The pharmacogenetic analysis of OPRM1 explained the absence of a therapeutic response to opioids in our patient. The results of the genetic testing are also important for the future: the girl in this case report will encounter challenges should she require acute pain relief later in life. The use of opioids is such an integral part of the acute treatment of moderate to severe pain that patients may be subjected to a trial and error approach to achieve pain relief, unless clinicians are aware that they fully lack an opioid response. One of the aims of the new Norwegian 'summary care record' is for this type of critical information to be available irrespective of which hospital in Norway the patient is admitted to. However, this requires doctors to manually enter information into the system. As of yet, there is no functionality to link information from the summary care record (e.g. genotype) to prescriptions, in a way that would enable automatic alerts to be generated to assist with clinical decision-making.

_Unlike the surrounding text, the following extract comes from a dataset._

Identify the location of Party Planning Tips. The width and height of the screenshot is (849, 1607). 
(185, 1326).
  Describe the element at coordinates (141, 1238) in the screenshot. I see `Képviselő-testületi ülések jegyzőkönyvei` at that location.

Patients who are homozygous for the Arg181Cys mutation in OPRM1 will require personalised pain management. Prior to any surgery, the surgeon and anaesthesiologist should agree on a strategy for perioperative management and post-operative pain relief. Infiltration anaesthesia and peripheral or central blocks will be helpful where these are possible. A plan should be in place for managing breakthrough pain and any failure of a blockade. In addition to basic analgesia with paracetamol and/or NSAIDs, adjuvant agents such as corticosteroids and clonidine may be indicated. For stronger pain, ketamine in combination with a benzodiazepine or small doses of propofol would be a natural choice. In hospitals, the use of intravenous ketamine is often limited in practice to specialist wards. For acute painful conditions that would normally require opioids, it is probably reasonable for these patients to initially be placed under observation with close follow-up by an anaesthesiologist or others with special expertise in pain management.